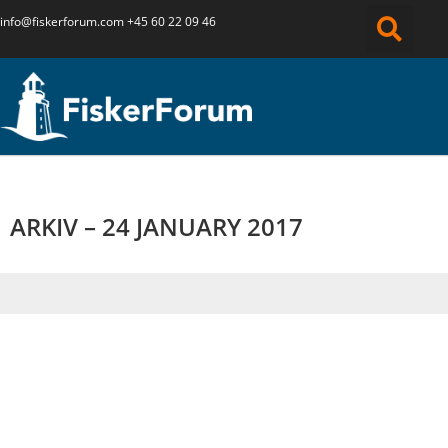
info@fiskerforum.
com
+45 60 22 09 46
ARKIV – 24 JANUARY 2017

Instructions for the task: Repeat the material exactly. Skip the images.

Response:
info@fiskerforum.
com
+45 60 22 09 46
ARKIV – 24 JANUARY 2017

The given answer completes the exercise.